[Data to use]
★ ★ ★ ★ ★ ★ ★

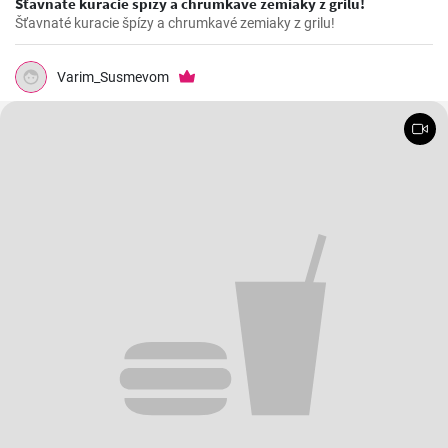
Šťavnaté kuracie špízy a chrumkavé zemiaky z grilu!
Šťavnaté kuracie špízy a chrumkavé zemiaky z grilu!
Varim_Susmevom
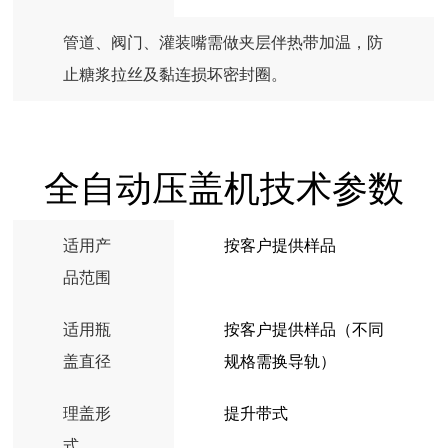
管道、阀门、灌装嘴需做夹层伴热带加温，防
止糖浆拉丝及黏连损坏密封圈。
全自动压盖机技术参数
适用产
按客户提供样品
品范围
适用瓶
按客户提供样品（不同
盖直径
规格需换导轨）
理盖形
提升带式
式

★ ★ ★ ★ ★ ★ ★

[Work instruction] Pictures are to be dropped, and every record is to be copied exactly.

[Solution to this problem]
Šťavnaté kuracie špízy a chrumkavé zemiaky z grilu!
Šťavnaté kuracie špízy a chrumkavé zemiaky z grilu!
Varim_Susmevom
管道、阀门、灌装嘴需做夹层伴热带加温，防
止糖浆拉丝及黏连损坏密封圈。
全自动压盖机技术参数
适用产
按客户提供样品
品范围
适用瓶
按客户提供样品（不同
盖直径
规格需换导轨）
理盖形
提升带式
式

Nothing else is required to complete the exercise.